2024 , Mohd Khaidir Mohamed Salleh , Nor Azrita Mohd Amin , Noor Fadhilah Ahmad Radi , Siti Aisyah Zakaria , Muhamad Hafiz Masran , Wan Nor Munirah Ariffin

Extreme rainfall prediction is a critical aspect in hydrological and climate research fields to estimate the probability of extreme events, such as heavy rainfall or floods. These extreme events occur all over the world and have a tremendous impact on human health, injury and illness, and the imbalance of the ecosystem. This paper aims to compare the prediction of extreme rainfall between generalized extreme value distribution (GEV) and generalized Pareto distribution (GPD) for 10 years return period. The daily rainfall data of northern region in Peninsular Malaysia were obtained from Department of Irrigation and Drainage Malaysia (DID) for 29 stations for the period 1999 to 2019 is used.

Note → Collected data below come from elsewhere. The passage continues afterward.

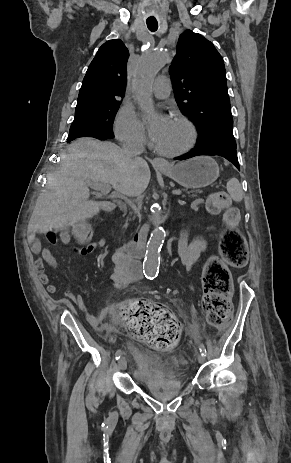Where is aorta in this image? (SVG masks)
I'll return each instance as SVG.
<instances>
[{
    "label": "aorta",
    "instance_id": "762f6f07",
    "mask_svg": "<svg viewBox=\"0 0 291 463\" xmlns=\"http://www.w3.org/2000/svg\"><path fill=\"white\" fill-rule=\"evenodd\" d=\"M169 56L158 51H147L141 58L133 80L135 98L140 109L150 114L154 110L152 100V86L158 72L169 62ZM163 223L161 208H153L154 230L151 233L147 244V251L143 262L144 274L148 277L158 273L160 264V249L165 239V230L161 226Z\"/></svg>",
    "mask_w": 291,
    "mask_h": 463
}]
</instances>
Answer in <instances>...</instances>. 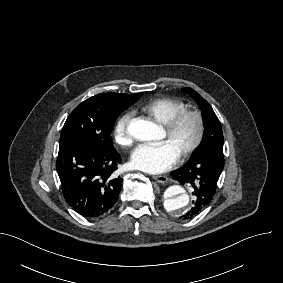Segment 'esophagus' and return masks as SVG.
I'll use <instances>...</instances> for the list:
<instances>
[{"instance_id":"34e87169","label":"esophagus","mask_w":283,"mask_h":283,"mask_svg":"<svg viewBox=\"0 0 283 283\" xmlns=\"http://www.w3.org/2000/svg\"><path fill=\"white\" fill-rule=\"evenodd\" d=\"M153 179L156 180L159 183H166L168 181V178L163 175H154Z\"/></svg>"}]
</instances>
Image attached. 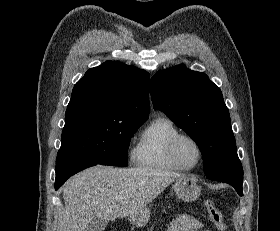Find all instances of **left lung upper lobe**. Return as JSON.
I'll return each instance as SVG.
<instances>
[{
	"label": "left lung upper lobe",
	"instance_id": "5c2ea615",
	"mask_svg": "<svg viewBox=\"0 0 280 231\" xmlns=\"http://www.w3.org/2000/svg\"><path fill=\"white\" fill-rule=\"evenodd\" d=\"M151 96L155 107L196 142L206 176L238 160L228 108L206 74L184 65L158 71Z\"/></svg>",
	"mask_w": 280,
	"mask_h": 231
}]
</instances>
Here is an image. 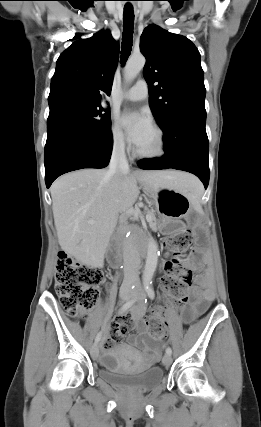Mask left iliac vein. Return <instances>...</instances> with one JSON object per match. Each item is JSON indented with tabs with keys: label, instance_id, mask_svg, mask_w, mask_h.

The findings will be beneficial for hydrologists to improve understanding of the difference between the analysis of the standard data modeling with extreme data modeling as well as to understand the difference between two main approaches in extreme data analysis. Both models show Klinik Bkt. Bendera station will encounter the highest 10 years return level compared to the other stations. The maximum corresponding 10-years return value for GPD is 147.26mm while for GEV is 142.39mm. These values are reaching the very heavy category of rainfall intensity index in Malaysia.